YOUR ASSIGNMENT: For the listing below, show each line that includes the string "Bestsellerliste".

MATERIAL FOR THIS TASK: Begin

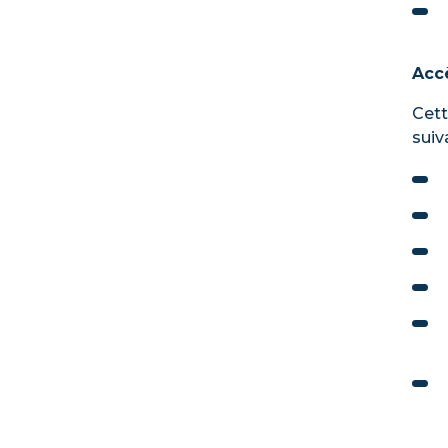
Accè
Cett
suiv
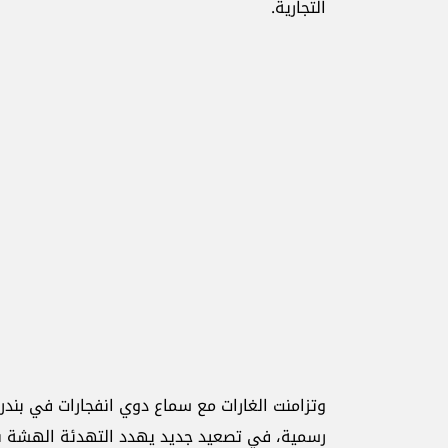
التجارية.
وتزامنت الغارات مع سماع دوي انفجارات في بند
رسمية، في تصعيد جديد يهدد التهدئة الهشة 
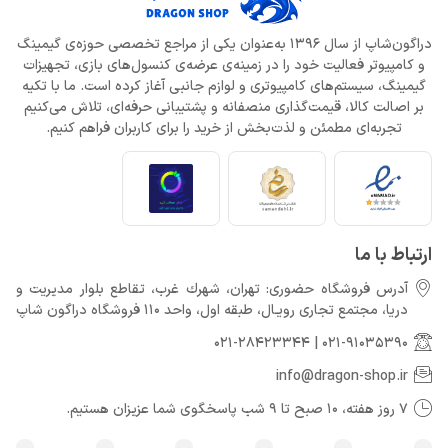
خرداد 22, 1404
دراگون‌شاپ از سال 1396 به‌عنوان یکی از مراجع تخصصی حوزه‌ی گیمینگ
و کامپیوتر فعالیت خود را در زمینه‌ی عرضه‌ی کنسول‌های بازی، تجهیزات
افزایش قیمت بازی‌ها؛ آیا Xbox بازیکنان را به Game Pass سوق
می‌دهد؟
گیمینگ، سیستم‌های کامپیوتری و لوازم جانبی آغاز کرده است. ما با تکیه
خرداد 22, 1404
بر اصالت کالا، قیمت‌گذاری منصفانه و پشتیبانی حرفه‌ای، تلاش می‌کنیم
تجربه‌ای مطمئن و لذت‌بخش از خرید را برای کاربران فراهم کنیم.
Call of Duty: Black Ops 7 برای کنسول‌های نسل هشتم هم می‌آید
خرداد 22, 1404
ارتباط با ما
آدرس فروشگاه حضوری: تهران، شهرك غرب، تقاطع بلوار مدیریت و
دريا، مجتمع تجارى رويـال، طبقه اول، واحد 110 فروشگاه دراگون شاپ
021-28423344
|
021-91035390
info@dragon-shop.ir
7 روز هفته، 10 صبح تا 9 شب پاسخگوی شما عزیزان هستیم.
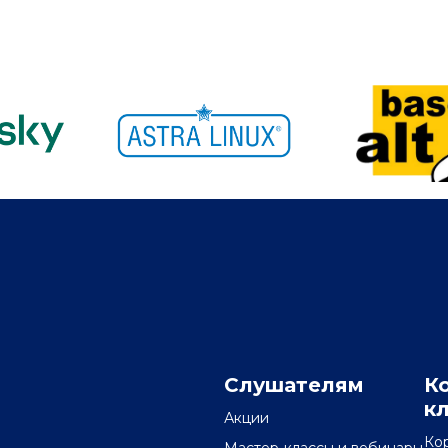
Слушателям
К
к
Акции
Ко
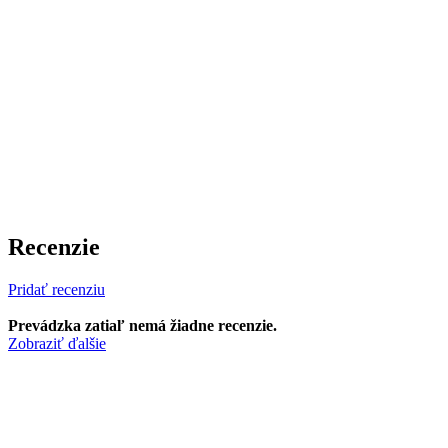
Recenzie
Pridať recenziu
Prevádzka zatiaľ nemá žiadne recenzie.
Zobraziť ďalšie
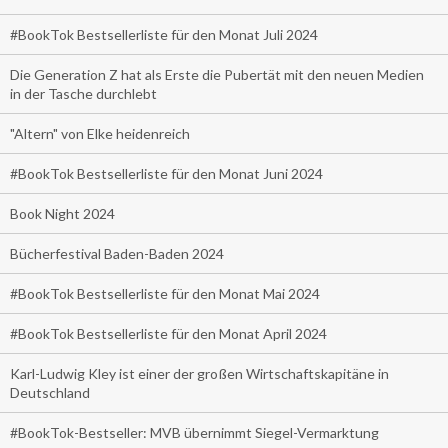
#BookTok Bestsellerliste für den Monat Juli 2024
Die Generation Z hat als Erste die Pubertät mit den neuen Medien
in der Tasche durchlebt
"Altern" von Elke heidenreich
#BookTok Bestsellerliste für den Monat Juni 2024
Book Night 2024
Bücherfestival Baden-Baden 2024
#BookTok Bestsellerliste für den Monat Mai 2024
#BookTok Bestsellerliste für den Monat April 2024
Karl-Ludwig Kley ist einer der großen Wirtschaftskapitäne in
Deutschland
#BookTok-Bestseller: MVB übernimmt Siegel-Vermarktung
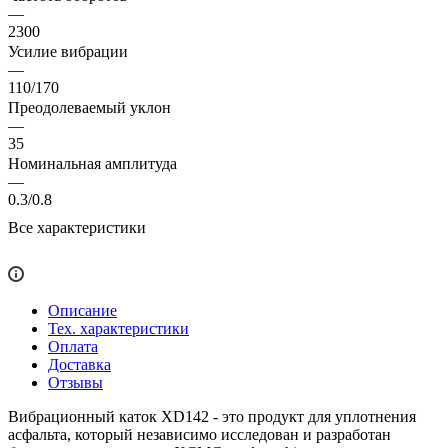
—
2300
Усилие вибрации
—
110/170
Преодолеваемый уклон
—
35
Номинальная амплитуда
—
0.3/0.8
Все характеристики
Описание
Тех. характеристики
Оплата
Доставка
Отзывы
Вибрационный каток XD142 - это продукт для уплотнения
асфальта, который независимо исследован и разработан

MATERIAL FOR THIS TASK: End

SOLUTION TO THIS TASK:
#BookTok Bestsellerliste für den Monat Juli 2024
#BookTok Bestsellerliste für den Monat Juni 2024
#BookTok Bestsellerliste für den Monat Mai 2024
#BookTok Bestsellerliste für den Monat April 2024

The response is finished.